Comparing segmentations by applying randomization techniques
1 HIIT Basic Research Unit, Department of Computer Science, P.O.Box 68, FI-00014 University of Helsinki, Finland
2 Laboratory of Computer and Information Science, Helsinki University of Technology, FI-02015 TKK, Finland
BMC Bioinformatics 2007, 8:171 doi:10.1186/1471-2105-8-171Published: 23 May 2007
There exist many segmentation techniques for genomic sequences, and the segmentations can also be based on many different biological features. We show how to evaluate and compare the quality of segmentations obtained by different techniques and alternative biological features.
We apply randomization techniques for evaluating the quality of a given segmentation. Our example applications include isochore detection and the discovery of coding-noncoding structure.

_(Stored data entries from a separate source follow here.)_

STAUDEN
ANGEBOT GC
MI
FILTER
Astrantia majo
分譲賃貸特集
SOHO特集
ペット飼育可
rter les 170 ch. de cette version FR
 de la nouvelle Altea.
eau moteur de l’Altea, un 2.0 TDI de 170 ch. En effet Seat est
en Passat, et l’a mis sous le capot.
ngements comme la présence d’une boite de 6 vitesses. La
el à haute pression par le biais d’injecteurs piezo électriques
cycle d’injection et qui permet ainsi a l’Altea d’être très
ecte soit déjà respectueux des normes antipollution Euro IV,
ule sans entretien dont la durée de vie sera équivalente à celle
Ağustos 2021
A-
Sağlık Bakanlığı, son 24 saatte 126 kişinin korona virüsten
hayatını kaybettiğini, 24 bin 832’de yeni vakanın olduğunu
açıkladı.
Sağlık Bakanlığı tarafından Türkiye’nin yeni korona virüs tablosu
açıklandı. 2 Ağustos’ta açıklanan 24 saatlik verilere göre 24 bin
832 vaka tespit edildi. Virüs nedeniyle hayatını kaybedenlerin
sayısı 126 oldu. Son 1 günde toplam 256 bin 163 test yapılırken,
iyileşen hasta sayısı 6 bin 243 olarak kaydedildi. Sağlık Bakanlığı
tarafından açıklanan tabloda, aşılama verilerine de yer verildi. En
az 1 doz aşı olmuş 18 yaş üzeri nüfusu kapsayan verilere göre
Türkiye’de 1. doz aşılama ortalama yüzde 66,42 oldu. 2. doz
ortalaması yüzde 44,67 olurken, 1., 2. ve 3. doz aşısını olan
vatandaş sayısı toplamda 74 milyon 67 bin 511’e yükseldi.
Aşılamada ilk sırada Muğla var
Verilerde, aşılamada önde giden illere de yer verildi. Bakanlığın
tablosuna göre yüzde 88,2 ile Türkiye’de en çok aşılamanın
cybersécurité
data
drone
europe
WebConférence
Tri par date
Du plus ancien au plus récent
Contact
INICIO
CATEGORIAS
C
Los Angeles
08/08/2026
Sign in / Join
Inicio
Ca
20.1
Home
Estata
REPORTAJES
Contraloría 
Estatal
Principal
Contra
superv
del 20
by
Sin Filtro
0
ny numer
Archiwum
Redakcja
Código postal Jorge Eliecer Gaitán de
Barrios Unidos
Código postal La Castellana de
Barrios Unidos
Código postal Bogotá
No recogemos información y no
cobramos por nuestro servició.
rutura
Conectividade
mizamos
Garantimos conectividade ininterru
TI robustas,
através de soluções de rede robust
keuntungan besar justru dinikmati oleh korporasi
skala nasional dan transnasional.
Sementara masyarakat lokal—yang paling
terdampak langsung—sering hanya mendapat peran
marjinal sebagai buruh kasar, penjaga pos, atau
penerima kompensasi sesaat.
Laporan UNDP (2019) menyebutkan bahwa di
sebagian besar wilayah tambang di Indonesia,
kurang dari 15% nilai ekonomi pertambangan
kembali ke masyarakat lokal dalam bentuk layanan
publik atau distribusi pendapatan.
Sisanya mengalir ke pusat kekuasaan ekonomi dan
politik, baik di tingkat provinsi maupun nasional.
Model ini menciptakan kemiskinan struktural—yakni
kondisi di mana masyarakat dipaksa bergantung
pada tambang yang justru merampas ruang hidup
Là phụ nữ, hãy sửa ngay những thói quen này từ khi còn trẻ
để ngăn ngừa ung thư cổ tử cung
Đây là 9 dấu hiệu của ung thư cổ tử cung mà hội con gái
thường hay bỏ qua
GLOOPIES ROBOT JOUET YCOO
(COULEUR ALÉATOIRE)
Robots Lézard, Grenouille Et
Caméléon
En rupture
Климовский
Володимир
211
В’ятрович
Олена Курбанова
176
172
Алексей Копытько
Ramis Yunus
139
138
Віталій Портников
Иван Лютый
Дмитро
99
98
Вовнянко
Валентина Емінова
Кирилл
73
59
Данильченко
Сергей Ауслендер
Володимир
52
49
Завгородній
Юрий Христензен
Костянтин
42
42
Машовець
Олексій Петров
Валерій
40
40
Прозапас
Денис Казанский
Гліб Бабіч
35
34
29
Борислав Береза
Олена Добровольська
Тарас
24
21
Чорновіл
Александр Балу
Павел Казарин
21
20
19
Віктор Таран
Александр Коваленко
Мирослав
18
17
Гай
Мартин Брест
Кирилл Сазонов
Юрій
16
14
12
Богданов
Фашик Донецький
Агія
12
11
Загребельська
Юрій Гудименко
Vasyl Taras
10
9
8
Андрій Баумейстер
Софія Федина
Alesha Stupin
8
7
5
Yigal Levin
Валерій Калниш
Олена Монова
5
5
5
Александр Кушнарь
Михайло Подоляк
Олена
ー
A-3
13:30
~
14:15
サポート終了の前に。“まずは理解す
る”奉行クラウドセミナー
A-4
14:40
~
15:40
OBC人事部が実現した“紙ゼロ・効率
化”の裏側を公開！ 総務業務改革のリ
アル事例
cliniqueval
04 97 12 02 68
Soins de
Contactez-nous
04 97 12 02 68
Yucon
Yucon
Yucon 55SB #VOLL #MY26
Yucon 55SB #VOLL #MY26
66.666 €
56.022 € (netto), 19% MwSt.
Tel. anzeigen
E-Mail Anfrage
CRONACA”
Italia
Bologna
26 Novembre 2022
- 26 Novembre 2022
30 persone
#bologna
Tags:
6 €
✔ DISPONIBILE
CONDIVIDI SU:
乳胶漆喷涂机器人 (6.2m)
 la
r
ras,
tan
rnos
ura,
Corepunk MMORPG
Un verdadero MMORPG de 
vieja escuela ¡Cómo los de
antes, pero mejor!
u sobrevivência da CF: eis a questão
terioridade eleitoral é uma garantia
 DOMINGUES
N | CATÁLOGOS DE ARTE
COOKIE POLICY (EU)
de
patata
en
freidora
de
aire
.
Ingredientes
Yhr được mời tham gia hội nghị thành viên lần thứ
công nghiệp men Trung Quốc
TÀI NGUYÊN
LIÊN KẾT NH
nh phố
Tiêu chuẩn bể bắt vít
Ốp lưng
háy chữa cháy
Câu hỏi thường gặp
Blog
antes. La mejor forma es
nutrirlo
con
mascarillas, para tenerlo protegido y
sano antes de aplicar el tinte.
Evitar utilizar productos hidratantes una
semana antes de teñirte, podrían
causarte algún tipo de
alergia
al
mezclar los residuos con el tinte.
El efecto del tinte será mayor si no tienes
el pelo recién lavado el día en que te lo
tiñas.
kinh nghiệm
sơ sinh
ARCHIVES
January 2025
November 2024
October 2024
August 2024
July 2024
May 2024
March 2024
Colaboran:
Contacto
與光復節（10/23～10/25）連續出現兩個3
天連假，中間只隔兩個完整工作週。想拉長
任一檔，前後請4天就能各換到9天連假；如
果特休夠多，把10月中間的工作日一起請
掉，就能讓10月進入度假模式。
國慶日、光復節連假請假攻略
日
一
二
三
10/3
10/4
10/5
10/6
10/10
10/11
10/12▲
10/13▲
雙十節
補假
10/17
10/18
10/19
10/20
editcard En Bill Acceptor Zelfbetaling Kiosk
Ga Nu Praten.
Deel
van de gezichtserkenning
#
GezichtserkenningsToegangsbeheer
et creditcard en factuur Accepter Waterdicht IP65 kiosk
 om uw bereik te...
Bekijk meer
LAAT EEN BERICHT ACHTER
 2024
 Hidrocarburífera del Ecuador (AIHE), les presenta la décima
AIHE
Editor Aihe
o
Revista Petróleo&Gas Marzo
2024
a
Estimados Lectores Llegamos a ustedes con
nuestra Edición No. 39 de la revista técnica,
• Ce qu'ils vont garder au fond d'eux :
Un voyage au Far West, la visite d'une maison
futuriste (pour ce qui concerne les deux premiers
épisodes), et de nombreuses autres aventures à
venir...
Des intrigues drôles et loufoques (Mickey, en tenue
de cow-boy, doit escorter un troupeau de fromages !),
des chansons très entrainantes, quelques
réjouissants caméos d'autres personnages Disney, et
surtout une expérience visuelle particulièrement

We obtain segmentations of relevant sequences by applying different techniques, and use alternative features to segment on. We show that some of the obtained segmentations are very similar to the underlying true segmentations, and this similarity is statistically significant. For some other segmentations, we show that equally good results are likely to appear by chance.
We introduce a framework for evaluating segmentation quality, and demonstrate its use on two examples of segmental genomic structures. We transform the process of quality evaluation from simply viewing the segmentations, to obtaining p-values denoting significance of segmentation similarity.